第五十八話 最終話 ブタっぽい俺のカロリーオーバー

「いやああああああああっっブタさーんっっ!!!」


「いやですわブタ様ああああああっっ!!!」


 丸焼き広場の様子が見渡せる少し離れた城壁から、事の成り行きをうかがっていたナナリーとヒステリアが、ビーフの口の中に放り込まれる俺を見て悲鳴を上げる。


「所詮食物連鎖の頂点に位置するビーフには、何者も敵わないのだ」


 森に住まい森と共に生きる狩人であるオルガだけが、自然界の弱肉強食の掟をよく知っていたために冷静に呟いていた。


 だが、まだ俺はビーフに食われてはいなかった。


 ビーフの口の中に放り込まれた俺は、俺を噛み潰そうとしてくるビーフの上顎を、お皿の上に乗せられて、今か今かと食べられる瞬間を待つゼリーのように、両腕をプルプルと震わせながらも、ギリギリの線で何とか受け止めていたからだ。

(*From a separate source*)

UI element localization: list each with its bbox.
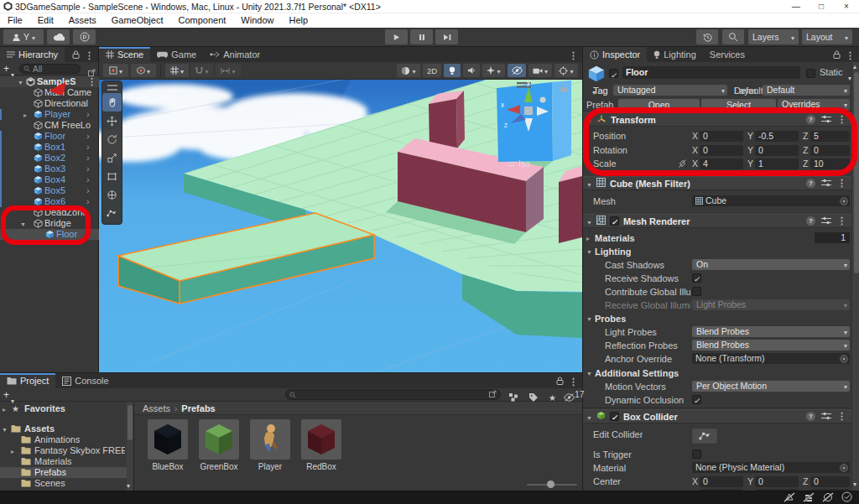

「重てえぇぞぉっくそがぁ! たかが牛肉のぉっ食いもんの分際でぇっ図に乗りやがってえぇぇえっ! どっちが食う側かぁっ教えてやらぁぁあっ!」


 俺はガリガリボリボリと蜂蜜飴を豪快に噛み砕きながら叫んだ。


「牛肩ロースッ上肩ロースッハラミィッホルモンッサーロインステーキッをぉっ食うのは俺だぁぁぁぁああ!!!!! ブヒイイイイイイイイインッッッ!!!」


 俺はブタっぽい叫び声をあげながら、噛み砕いた蜂蜜飴を全てのみ込んだ。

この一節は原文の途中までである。